Boyce looked sheepish when David told him the sergeant had said it was OK for him to see Lotte. Clearly he’d been severely reprimanded for leaving his post earlier.
‘Go on in,’ he said. ‘Thank heaven you came along when you did – my life wouldn’t have been worth living if he’d succeeded in killing her.’
David hesitated in the doorway. He hadn’t thought of Lotte as a crime victim when he found her on the beach. He’d imagined she was a drunk or a depressive who’d attempted to take her own life, and while he was sorry for her, he felt no involvement. But then reading today about the mystery surrounding her, and finally coming in here to see someone attempting to kill her, suddenly made him feel ridiculously protective of her, as though she was one of his sisters.

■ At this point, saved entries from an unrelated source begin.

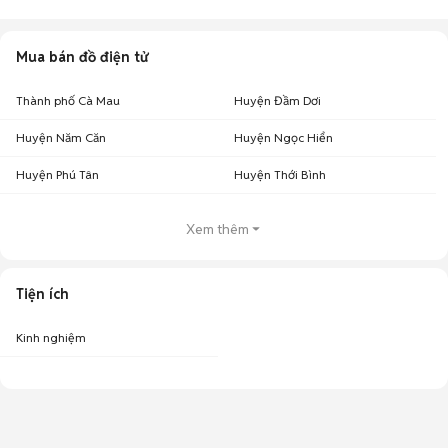
Mua bán đồ điện tử
Thành phố Cà Mau
Huyện Đầm Dơi
Huyện Năm Căn
Huyện Ngọc Hiển
Huyện Phú Tân
Huyện Thới Bình
Xem thêm
Tiện ích
Kinh nghiệm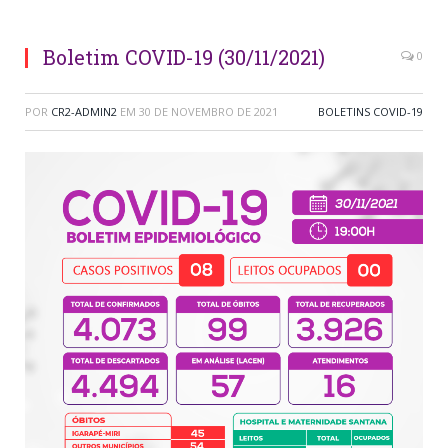
Boletim COVID-19 (30/11/2021)
0
POR
CR2-ADMIN2
EM
30 DE NOVEMBRO DE 2021
BOLETINS COVID-19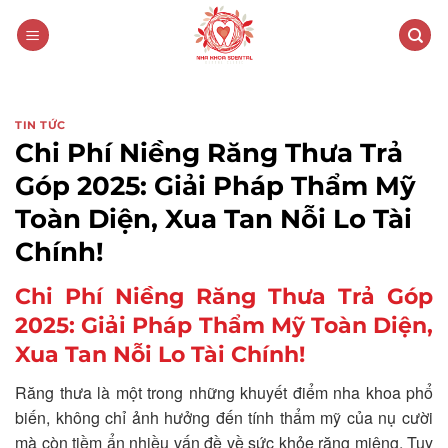
Skip
to
content
TIN TỨC
Chi Phí Niềng Răng Thưa Trả
Góp 2025: Giải Pháp Thẩm Mỹ
Toàn Diện, Xua Tan Nỗi Lo Tài
Chính!
Chi Phí Niềng Răng Thưa Trả Góp
2025: Giải Pháp Thẩm Mỹ Toàn Diện,
Xua Tan Nỗi Lo Tài Chính!
Răng thưa là một trong những khuyết điểm nha khoa phổ
biến, không chỉ ảnh hưởng đến tính thẩm mỹ của nụ cười
mà còn tiềm ẩn nhiều vấn đề về sức khỏe răng miệng. Tuy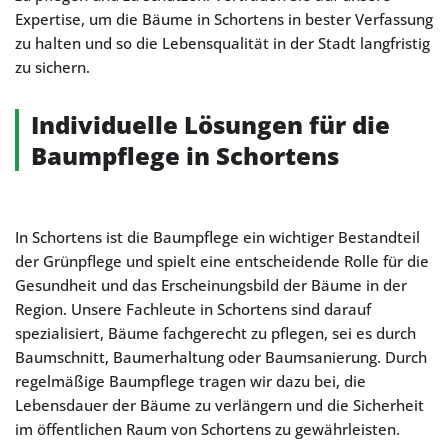
Expertise, um die Bäume in Schortens in bester Verfassung
zu halten und so die Lebensqualität in der Stadt langfristig
zu sichern.
Individuelle Lösungen für die
Baumpflege in Schortens
In Schortens ist die Baumpflege ein wichtiger Bestandteil
der Grünpflege und spielt eine entscheidende Rolle für die
Gesundheit und das Erscheinungsbild der Bäume in der
Region. Unsere Fachleute in Schortens sind darauf
spezialisiert, Bäume fachgerecht zu pflegen, sei es durch
Baumschnitt, Baumerhaltung oder Baumsanierung. Durch
regelmäßige Baumpflege tragen wir dazu bei, die
Lebensdauer der Bäume zu verlängern und die Sicherheit
im öffentlichen Raum von Schortens zu gewährleisten.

She was wearing one of the standard white hospital gowns, and her face was almost as white as the gown. Her lips were cracked, and she had flaking skin all over her face. He could see now that he’d been right to think someone had hacked off her hair, for it stood out all around her head in clumps. But even if she was a mess, her blue eyes were lovely, and when she smiled at him he saw the same pretty girl who had been in the press photograph.

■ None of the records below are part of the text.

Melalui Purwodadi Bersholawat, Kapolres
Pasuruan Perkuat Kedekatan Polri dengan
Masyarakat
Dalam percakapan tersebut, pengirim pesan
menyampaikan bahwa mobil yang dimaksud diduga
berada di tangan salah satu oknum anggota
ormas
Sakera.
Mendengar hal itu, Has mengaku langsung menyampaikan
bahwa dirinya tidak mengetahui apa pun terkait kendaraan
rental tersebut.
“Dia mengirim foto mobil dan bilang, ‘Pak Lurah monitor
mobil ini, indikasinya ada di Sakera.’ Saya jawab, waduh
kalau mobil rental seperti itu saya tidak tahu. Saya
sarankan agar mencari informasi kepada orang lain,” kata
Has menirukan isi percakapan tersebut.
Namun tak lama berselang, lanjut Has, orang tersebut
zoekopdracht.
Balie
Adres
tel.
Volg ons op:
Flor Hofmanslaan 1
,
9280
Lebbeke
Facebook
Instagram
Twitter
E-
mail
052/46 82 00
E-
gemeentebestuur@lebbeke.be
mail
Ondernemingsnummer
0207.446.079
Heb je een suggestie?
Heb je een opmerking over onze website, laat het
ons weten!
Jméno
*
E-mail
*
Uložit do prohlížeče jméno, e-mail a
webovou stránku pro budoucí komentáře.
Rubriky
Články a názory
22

‘Can I try again?’ he asked. ‘I don’t know if anyone told you, but I’m David Mitchell, the one who found you on the beach.’
She smiled again. ‘You seem to be making a habit of rescuing me,’ she said, her voice a little husky. ‘I had hoped you’d come in somet
ime so I could thank you for finding me on the beach, but you couldn’t have picked a better night than tonight to do it. I owe you my life.’
David smiled with embarrassment. He didn’t see himself as any kind of hero, it was just luck that he’d interrupted her attacker. ‘Did you know him?’ he asked. ‘Or have you seen him before?’
‘I don’t know,’ she shrugged, her eyes wide and scared. ‘But I didn’t get the feeling I had known him, not the way I have had with some other people. That makes losing my memory even scarier because I don’t know who is good and who is bad. But thank you so much for the flowers and chocolates.’ She pointed to the flowers which had been arranged in a vase and now stood on the locker. ‘They are lovely.’
‘Did he hurt you?’ David asked, coming closer.
‘A bit sore here.’ She put her hand up to her neck. ‘And scared witless, but don’t let’s talk about him and what happened, tell me about you.’
In just that one sentence David felt he knew all about her. A girl with no ego, and who cared more for others than herself.
‘I’m thirty-two, single, recently split with my girlfriend, and I come from a village near Bristol. I’m one of eight children, and I’m the second to eldest,’ he said, feeling as if someone had switched a spotlight on to him. ‘I’ve recently started my own company; it’s to do with telecommunications. But you don’t want to know about that, it’s boring.’
He liked the way her lips twitched with amusement at him rattling that out. ‘One of eight, eh! Your mum had her work cut out. I was told you found me on the beach early in the morning. But why were you out at that time?’
David smiled at her directness. ‘I go running. I take my neighbour’s dog Toto, because Fred’s got a broken leg and can’t do more than hobble on his crutches. But Toto ran ahead and was sniffing at you. I thought you were a sack of rubbish or something until I got much closer. Can you remember being in the water?’